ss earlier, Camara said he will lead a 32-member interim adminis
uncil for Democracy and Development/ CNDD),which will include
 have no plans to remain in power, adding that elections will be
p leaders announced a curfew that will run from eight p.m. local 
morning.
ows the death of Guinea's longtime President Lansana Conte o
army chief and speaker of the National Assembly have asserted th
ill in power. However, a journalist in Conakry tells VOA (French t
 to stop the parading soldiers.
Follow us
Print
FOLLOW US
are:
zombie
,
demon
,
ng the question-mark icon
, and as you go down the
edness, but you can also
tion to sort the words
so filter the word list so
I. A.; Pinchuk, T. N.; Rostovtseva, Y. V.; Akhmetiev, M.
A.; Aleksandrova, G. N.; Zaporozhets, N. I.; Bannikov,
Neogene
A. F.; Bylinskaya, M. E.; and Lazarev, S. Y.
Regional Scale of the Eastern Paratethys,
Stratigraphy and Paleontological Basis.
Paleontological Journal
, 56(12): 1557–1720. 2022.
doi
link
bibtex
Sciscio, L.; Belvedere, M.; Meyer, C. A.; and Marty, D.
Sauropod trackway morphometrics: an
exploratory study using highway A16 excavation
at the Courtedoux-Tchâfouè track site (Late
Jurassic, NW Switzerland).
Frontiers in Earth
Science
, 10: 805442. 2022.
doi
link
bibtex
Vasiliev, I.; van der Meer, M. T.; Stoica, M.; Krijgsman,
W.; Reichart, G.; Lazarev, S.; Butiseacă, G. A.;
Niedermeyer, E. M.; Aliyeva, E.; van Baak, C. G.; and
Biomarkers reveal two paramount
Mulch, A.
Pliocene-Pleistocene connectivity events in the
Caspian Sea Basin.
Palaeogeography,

-------

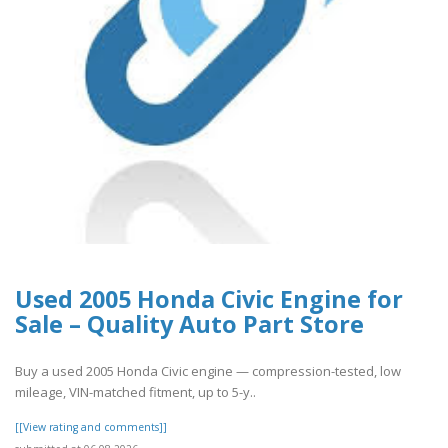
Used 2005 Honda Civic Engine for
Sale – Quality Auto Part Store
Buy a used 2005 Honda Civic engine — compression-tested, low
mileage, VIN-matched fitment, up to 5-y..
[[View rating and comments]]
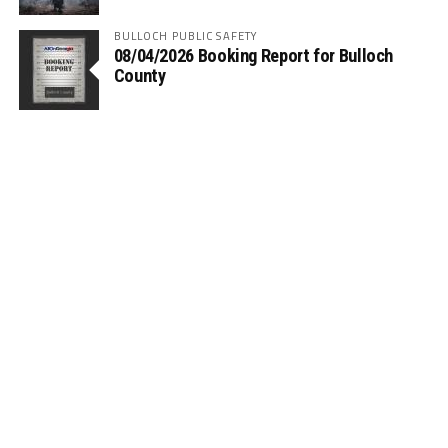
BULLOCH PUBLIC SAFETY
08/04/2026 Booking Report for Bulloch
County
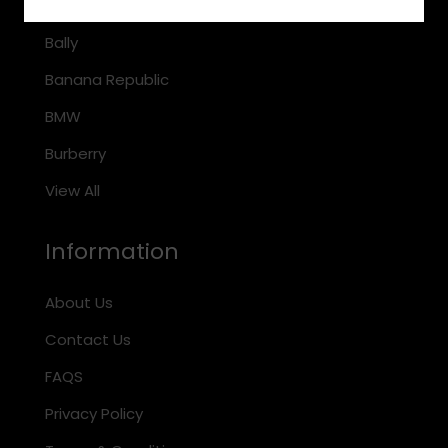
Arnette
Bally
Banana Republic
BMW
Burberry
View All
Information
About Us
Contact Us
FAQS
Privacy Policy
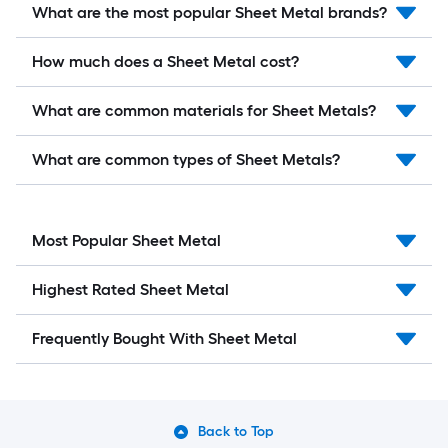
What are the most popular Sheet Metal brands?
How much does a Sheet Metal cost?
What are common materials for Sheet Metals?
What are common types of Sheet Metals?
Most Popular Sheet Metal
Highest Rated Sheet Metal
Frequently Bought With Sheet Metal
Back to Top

-------

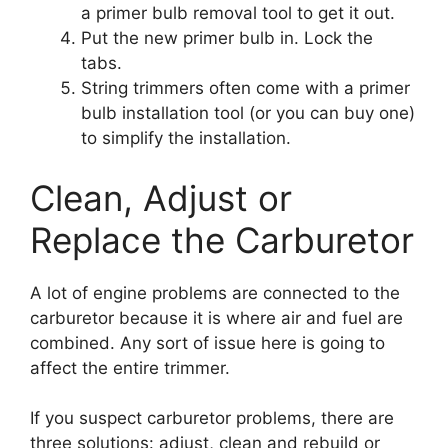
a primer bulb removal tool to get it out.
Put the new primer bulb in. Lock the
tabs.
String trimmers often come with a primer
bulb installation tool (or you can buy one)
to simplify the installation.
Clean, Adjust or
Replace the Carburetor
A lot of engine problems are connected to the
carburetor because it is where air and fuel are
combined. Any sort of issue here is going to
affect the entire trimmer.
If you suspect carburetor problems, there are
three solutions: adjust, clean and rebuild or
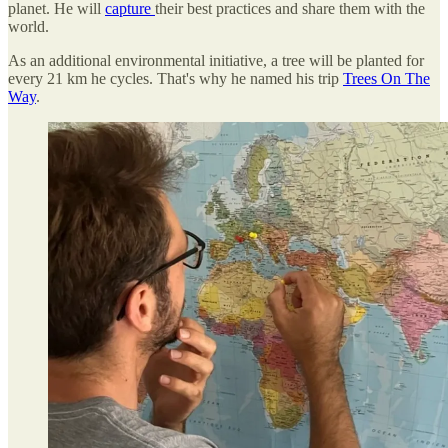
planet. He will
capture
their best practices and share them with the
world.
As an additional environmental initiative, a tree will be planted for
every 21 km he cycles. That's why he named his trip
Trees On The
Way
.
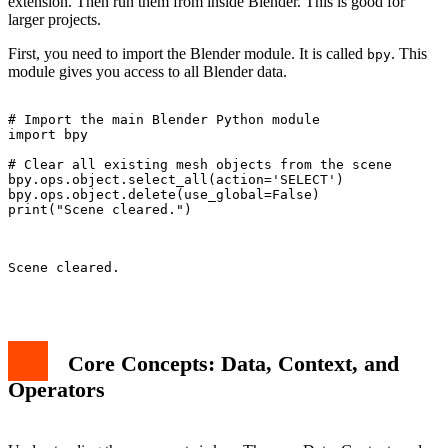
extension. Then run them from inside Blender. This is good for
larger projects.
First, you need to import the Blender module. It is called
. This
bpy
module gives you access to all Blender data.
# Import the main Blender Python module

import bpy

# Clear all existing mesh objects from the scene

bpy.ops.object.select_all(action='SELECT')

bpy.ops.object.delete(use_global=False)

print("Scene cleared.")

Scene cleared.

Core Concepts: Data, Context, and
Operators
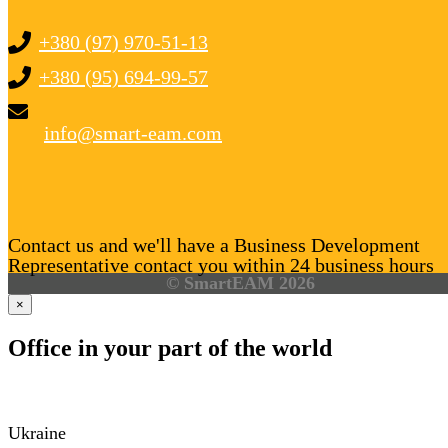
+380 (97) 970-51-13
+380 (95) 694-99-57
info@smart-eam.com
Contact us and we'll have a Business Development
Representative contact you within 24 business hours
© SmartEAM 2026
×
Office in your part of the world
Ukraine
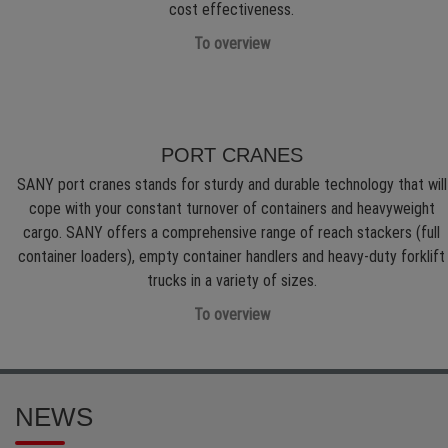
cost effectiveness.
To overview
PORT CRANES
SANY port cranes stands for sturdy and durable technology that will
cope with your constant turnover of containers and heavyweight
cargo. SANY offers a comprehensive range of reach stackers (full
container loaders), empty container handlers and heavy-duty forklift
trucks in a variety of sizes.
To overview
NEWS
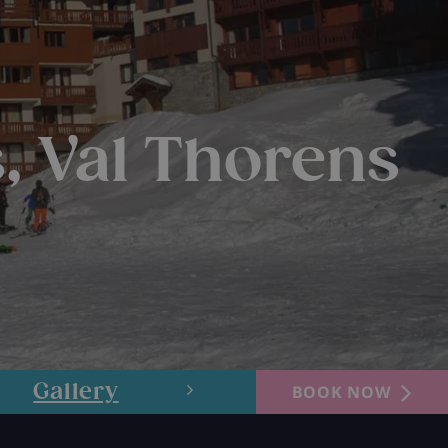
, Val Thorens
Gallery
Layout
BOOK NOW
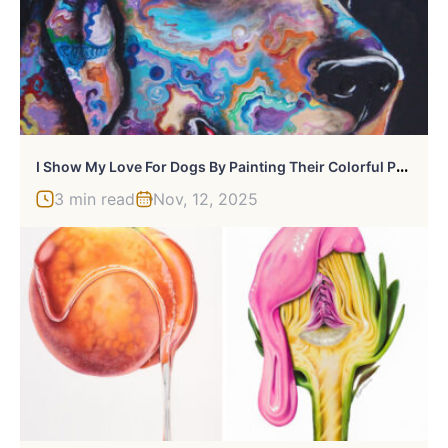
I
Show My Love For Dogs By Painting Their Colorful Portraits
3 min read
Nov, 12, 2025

-------

WORK INSTRUCTIONS:
Reproduce each line of the entries in which the word "tool" is found.

RESPONSE TO THIS TASK:
a primer bulb removal tool to get it out.
bulb installation tool (or you can buy one)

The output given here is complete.